Hello, Team,
I hope you’re all doing well.
We’re currently working on a Python API that includes a function designed to receive a list of PMUs, organized by PPAs, along with a specified time range. The purpose of this function is to retrieve the relevant data and subsequently save it locally within a DataFrame.
Here’s an example of how this part of the code looks:
time_filter = timestampSeekFilter.CreateFromRange(start_time, end_time)
point_filter = pointIDMatchFilter.CreateFromList(point_ids)
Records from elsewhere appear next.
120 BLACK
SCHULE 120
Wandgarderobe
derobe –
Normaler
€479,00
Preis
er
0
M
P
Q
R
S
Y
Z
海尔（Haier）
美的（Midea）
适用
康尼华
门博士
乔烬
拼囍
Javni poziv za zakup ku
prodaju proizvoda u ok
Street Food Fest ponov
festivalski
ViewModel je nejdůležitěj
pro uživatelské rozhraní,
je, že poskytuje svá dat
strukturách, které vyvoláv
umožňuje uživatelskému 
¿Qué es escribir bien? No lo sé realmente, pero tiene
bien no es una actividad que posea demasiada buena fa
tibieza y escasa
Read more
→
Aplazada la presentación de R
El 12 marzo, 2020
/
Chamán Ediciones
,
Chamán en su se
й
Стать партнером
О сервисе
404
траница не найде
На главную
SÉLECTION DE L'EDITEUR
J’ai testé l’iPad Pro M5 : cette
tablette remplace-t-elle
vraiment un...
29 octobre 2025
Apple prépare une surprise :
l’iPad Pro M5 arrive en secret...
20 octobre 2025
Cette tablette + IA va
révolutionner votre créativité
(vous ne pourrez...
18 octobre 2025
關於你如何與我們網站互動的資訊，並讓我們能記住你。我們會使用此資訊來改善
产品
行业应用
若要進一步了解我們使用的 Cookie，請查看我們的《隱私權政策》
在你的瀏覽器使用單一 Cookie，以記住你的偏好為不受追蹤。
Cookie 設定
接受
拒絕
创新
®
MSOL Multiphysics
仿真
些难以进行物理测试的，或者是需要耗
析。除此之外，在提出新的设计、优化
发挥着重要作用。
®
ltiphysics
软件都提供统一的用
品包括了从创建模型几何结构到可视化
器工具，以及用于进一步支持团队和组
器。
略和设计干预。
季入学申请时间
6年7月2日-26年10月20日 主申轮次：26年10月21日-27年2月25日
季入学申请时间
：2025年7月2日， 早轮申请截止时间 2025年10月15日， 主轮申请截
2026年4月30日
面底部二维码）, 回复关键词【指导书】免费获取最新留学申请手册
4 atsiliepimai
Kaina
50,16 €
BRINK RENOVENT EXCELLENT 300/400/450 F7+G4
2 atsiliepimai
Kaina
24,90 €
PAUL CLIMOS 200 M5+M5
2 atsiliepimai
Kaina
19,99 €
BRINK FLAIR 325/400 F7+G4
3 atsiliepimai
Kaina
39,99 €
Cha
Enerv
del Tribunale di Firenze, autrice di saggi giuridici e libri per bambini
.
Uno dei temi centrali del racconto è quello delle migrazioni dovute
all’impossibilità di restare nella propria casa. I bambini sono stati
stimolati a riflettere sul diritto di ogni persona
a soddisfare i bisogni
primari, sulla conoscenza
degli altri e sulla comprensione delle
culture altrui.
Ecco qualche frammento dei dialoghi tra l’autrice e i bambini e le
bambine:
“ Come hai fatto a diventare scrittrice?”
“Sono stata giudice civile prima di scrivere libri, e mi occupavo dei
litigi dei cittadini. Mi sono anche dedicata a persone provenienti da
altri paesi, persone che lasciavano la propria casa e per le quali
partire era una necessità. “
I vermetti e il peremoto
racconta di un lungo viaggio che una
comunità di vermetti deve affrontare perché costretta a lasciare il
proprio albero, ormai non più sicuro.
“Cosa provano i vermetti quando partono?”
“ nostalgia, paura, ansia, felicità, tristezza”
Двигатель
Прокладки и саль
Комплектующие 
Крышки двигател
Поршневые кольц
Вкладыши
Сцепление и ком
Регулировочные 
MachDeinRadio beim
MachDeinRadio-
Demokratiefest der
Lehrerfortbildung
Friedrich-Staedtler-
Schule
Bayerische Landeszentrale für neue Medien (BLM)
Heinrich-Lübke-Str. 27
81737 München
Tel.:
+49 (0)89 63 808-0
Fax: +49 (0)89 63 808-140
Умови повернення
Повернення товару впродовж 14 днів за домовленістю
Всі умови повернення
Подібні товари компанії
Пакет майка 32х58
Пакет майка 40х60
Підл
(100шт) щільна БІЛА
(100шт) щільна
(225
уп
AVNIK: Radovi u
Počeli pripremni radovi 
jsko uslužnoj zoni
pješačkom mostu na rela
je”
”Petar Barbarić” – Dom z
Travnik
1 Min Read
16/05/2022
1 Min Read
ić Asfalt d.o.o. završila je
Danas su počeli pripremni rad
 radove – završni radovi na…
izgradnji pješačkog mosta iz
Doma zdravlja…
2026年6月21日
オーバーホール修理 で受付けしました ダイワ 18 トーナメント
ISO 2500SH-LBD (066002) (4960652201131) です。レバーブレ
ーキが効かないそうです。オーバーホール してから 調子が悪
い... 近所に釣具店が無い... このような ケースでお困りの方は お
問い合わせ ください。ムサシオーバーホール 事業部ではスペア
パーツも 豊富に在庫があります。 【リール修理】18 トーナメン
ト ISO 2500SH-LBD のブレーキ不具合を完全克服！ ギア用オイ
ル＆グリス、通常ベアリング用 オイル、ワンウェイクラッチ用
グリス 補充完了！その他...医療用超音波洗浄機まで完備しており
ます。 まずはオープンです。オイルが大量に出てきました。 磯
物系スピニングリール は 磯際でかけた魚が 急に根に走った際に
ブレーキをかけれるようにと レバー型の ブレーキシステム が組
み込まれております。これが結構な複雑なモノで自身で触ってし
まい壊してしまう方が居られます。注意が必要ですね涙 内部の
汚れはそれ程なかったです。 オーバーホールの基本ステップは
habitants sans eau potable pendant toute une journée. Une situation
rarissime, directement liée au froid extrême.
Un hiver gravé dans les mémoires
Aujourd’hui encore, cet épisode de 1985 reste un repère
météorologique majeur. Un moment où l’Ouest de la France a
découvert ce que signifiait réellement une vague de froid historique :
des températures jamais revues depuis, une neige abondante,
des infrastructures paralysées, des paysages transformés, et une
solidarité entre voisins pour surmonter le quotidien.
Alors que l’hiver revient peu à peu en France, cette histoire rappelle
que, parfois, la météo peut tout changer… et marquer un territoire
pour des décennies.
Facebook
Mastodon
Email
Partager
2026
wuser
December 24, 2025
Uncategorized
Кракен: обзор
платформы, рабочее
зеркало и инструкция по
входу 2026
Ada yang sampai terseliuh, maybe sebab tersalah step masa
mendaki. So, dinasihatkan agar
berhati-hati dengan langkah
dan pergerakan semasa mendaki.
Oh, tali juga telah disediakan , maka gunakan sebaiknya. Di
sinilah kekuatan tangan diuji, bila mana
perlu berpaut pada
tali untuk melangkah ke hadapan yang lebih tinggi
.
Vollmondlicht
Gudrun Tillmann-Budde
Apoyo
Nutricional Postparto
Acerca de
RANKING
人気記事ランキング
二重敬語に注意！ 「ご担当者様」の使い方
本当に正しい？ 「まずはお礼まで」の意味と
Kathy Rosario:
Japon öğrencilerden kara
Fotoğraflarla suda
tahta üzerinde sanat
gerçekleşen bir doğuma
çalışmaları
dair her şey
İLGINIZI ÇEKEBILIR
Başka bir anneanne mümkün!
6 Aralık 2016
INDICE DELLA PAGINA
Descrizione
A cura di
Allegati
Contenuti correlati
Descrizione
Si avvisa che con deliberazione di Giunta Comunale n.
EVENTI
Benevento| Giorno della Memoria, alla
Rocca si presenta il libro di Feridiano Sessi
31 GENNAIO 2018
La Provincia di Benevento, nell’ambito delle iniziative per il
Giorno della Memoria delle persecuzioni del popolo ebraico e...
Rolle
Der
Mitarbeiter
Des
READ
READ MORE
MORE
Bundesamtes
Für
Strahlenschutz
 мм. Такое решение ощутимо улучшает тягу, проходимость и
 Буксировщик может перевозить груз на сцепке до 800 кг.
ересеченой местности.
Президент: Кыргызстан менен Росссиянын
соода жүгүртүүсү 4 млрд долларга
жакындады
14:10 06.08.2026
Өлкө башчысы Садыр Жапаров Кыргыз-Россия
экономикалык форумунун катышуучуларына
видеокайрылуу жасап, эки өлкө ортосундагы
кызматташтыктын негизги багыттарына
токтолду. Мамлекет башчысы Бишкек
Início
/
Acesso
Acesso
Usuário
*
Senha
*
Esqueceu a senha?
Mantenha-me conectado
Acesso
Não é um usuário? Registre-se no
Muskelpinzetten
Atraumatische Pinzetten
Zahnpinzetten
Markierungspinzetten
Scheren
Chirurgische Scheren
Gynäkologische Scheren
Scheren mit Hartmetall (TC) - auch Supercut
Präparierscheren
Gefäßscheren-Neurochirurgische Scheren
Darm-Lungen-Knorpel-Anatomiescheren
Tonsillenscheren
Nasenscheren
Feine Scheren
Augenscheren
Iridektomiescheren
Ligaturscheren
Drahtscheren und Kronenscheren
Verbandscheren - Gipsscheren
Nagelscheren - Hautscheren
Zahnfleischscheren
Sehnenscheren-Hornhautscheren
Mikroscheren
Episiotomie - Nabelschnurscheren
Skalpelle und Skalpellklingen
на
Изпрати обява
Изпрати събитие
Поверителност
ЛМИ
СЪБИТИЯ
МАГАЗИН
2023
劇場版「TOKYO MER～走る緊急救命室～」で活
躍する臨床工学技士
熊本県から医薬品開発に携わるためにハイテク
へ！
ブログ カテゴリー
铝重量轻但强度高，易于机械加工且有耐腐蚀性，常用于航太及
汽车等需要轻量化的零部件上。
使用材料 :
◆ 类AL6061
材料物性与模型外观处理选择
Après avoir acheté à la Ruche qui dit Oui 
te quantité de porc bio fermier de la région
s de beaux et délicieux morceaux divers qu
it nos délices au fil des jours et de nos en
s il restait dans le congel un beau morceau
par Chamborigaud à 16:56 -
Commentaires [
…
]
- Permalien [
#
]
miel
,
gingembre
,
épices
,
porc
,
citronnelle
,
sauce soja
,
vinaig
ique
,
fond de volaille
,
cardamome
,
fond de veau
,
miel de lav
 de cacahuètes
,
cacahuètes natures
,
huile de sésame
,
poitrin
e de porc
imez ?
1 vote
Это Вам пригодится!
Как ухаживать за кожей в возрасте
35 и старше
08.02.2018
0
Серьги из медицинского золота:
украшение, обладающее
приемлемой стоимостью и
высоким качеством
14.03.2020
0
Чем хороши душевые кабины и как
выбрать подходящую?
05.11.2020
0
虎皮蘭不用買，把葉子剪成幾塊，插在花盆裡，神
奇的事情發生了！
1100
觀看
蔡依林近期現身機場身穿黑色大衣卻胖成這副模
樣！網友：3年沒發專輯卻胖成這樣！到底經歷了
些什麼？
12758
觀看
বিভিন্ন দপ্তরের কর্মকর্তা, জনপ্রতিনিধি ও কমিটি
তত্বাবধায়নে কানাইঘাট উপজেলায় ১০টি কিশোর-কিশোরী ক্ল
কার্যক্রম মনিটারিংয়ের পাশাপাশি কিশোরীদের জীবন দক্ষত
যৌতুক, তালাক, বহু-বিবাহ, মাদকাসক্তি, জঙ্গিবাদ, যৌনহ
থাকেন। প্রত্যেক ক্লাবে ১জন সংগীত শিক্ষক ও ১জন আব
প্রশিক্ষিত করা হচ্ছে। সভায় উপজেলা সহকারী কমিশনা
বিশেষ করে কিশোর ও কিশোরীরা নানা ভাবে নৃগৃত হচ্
reader = instance.Read(time_filter, point_filter)
key = historianKey()
value = historianValue()
df = pd.DataFrame(columns=['Hora UTC', 'Valor', 'PPA'])
while reader.Read(key, value):
match = re.search(r'@ (.+)', key.ToString(metadata))
horario= match.group(1)
#print(value.AsQuality)
new_row = pd.DataFrame({'Hora UTC': [horario], 'Valor': [value.ToString()], 'PPA': [key.ToString().split('@')[0].strip()]})
df = pd.concat([df, new_row], ignore_index=True)
As you can see, we’re using openHistorian.historianKey
and openHistorian.historianValue
to retrieve data from snapDB.
I have two requests for support:
-
Decimal Precision:
Is there a way to adjust the returned values to display with the maximum number of decimal places?
To address this, I modifiedopenHistorian.historianValue >> function ToString()
to return more decimal places, and the same adjustment was made foropenHistorian.historianKey >> function ToString()
. However, I believe there may be a more optimized and less intrusive way to achieve this goal. -
Data Acquisition Rate:
I would like to acquire data at lower rates (also specifying this parameter in the function mentioned above). For example, for PMUs that store data at 120fps, I would prefer to acquire only at 10fps. In this case, we have applications that do not necessarily require all 120 phasors to yield reliable results.
I would appreciate any suggestions you may have on both points mentioned above.